Initially, Bellamy's proposal to record the Ballads was vetoed by Kipling's daughter, and he had to wait until her death in 1976 before permission was finally granted by the Kipling Society.

The Barrack Room Ballads album was recorded by Bill Leader, with Chris Birch (brother of Bellamy's first wife) on fiddle and Tony Hall on melodeon. Chris also contributed to numerous other Bellamy albums, playing fiddle and guitar, singing and providing vocal arrangements. The Kipling Society went on to appreciate Bellamy's contribution to Kipling's legacy and he was elected a Fellow of the Kipling Society, becoming a vice-president in 1981.

A tribute album Oak, Ash and Thorn comprising songs from Bellamy's Oak, Ash & Thorn and Merlin's Isle of Gramarye, was released in 2011, with contributions from artists including Jon Boden, Olivia Chaney, Charlie Parr, Fay Hield, Tim Eriksen, Trembling Bells, The Unthanks, Jackie Oates, Sam Lee, Lisa Knapp and The Owl Service.

==Death==
Bellamy died by suicide on 24 September 1991 in Keighley, an event that baffled many in the folk music community. At the time, he was working with Fellside Records on a project to record major British unaccompanied singing talents. However, according to a thread called 'Boring, Bleating Old Traddy' on the online Mudcat Cafe folk music forum, several of his friends had found him depressed at the way his folk club bookings had unaccountably fallen away after the respect with which The Transports had been received. Folk music journalist and critic Michael Grosvenor Myer, one of those who had named The Transports his record of the year in The Guardian, where he was subsequently to write his obituary, relates how Bellamy showed him an empty engagement book, saying, in sad and puzzled tones, "The Transports was a runaway success, since when my career has gone ppppffff!" Similarly from fellow folksinger Brian Peters: "The saddest Bellamy moment arose after I'd complimented him on a barnstorming performance the last time I'd seen him. With a wan smile, he picked up his diary and, holding it up for me to see, leafed through empty page after empty page, without saying a word." American folksinger Lisa Null, a longtime friend, writes "He was broke, unable to find gigs, unable to adapt. He complained so much about this, many of us kind of got used to it -- a bad mistake. He was sending out warning signs." Another singer, Nick Dow, adds, "In respect of his empty gig diary, we were chatting on the phone, and he asked me 'Nick how do you get so much work?' I answered that it was because I was a persuasive bastard and wasn't averse to making a nuisance of myself. He replied that he couldn't easily ring up and ask for a gig, he found it so embarrassing. He was a singer and performer, not a businessman in any shape or form. Peter needed our help, and the oxygen of the appreciation of his art."

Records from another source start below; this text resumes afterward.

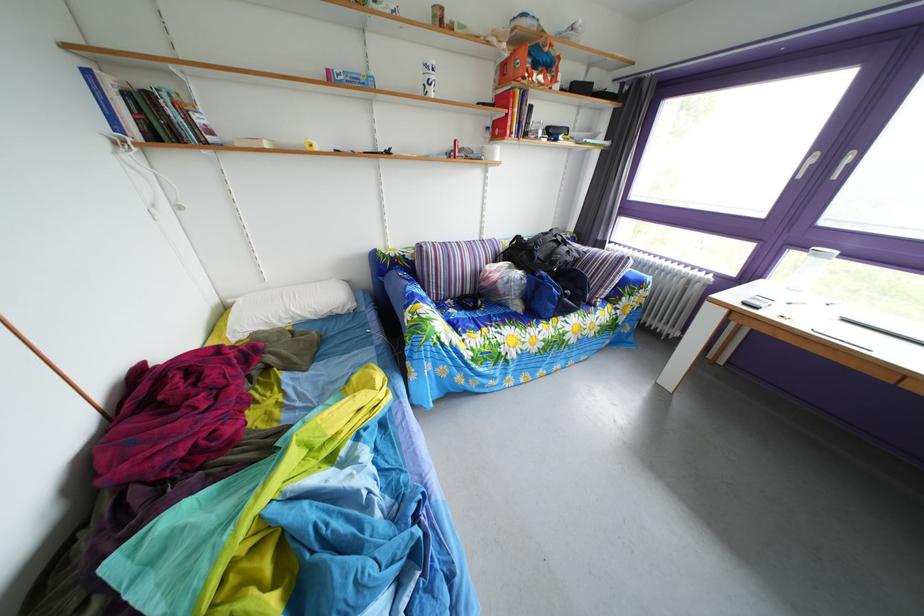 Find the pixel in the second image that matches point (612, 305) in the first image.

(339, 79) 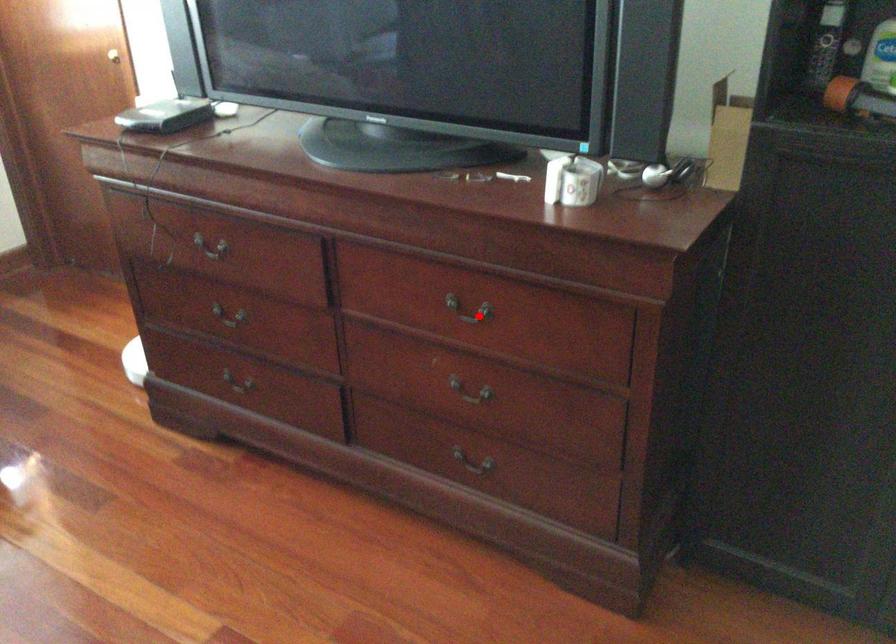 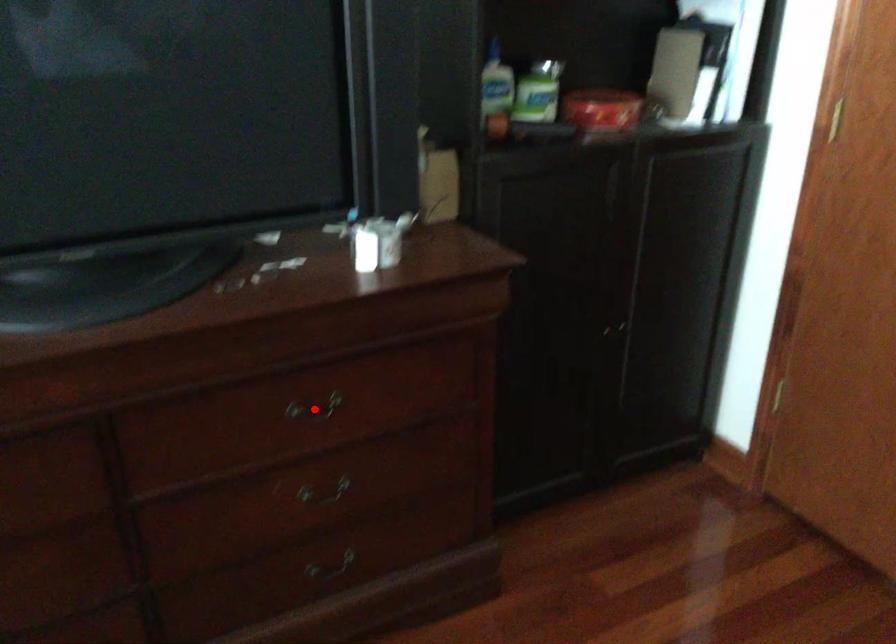 I am providing you with two images of the same scene from different viewpoints. A red point is marked on the first image and another point is marked on the second image. Is the red point in image1 aligned with the point shown in image2?

Yes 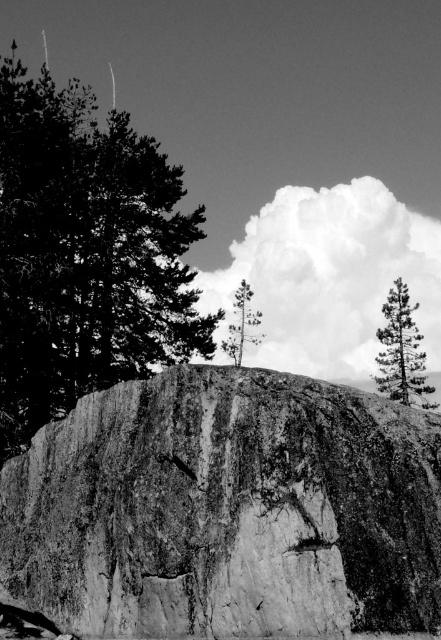 Is dark green textured tree at upper left to the left of smooth bark tree at upper right from the viewer's perspective?

Indeed, dark green textured tree at upper left is positioned on the left side of smooth bark tree at upper right.

Can you confirm if dark green textured tree at upper left is shorter than smooth bark tree at upper right?

Incorrect, dark green textured tree at upper left's height does not fall short of smooth bark tree at upper right's.

The height and width of the screenshot is (640, 441). What do you see at coordinates (85, 253) in the screenshot? I see `dark green textured tree at upper left` at bounding box center [85, 253].

At what (x,y) coordinates should I click in order to perform the action: click on dark green textured tree at upper left. Please return your answer as a coordinate pair (x, y). Image resolution: width=441 pixels, height=640 pixels. Looking at the image, I should click on (85, 253).

Does dark green textured tree at upper left have a lesser height compared to smooth green tree at center?

No.

Does dark green textured tree at upper left come in front of smooth green tree at center?

That is True.

Locate an element on the screen. dark green textured tree at upper left is located at coordinates (85, 253).

Measure the distance between granite rock at center and smooth green tree at center.

granite rock at center and smooth green tree at center are 213.29 feet apart from each other.

Does granite rock at center have a lesser width compared to smooth green tree at center?

In fact, granite rock at center might be wider than smooth green tree at center.

Does point (142, 390) come closer to viewer compared to point (258, 323)?

Yes.

I want to click on granite rock at center, so click(227, 509). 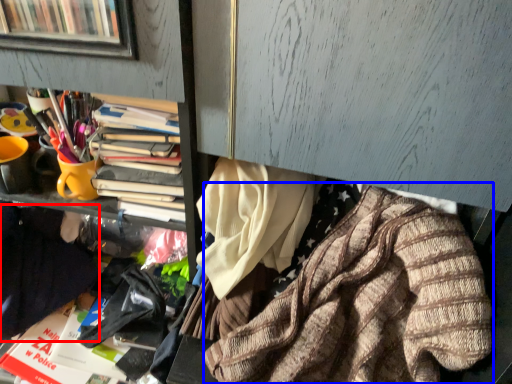 Question: Which object appears farthest to the camera in this image, clothing (highlighted by a red box) or clothing (highlighted by a blue box)?

Choices:
 (A) clothing
 (B) clothing

Answer: (A)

Bellamy's widow, Jenny, later told Michael Grosvenor Myer that shortly before his death, he had spent a whole day listening intently and self-critically to his entire record output, saying at the end "But I am good. What the hell has gone wrong?"

Karl Dallas's obituary published in The Independent concluded with the words:

Though his roots were obvious to anyone with half an ear, he added much of himself to what he inherited, and was a giant in a world where the pygmy is the standard by which all must be measured. It was unable to contain him, but now he is dead he will no doubt be consigned to the pantheon where the more threatening icons of our time can be tucked away safely, as relics of a past golden age. Peter Bellamy knew that the golden age is now, and he made it more glorious with his presence. His vast recorded output will be an inspiration to all who follow after.

His life and work were fondly celebrated by a day of performances including The Transports at Conway Hall in London on 2 October 1992, 13 months after his death. Heather Wood, his erstwhile Young Tradition colleague now living in New York, came over specifically to be present on the occasion.

==Vocal singing style==
Bellamy had a distinctive singing style. In a "Borfolk" cartoon in the October 1980 edition of Southern Rag, commenting on an event at Cecil Sharp House compered by Peter Bellamy, he was given the anagrammatical name "Elmer P. Bleaty", a humorous comment on the slightly nasal vibrato of his voice. (Peter Bellamy later obtained, framed and hung the original of the cartoon in his home.)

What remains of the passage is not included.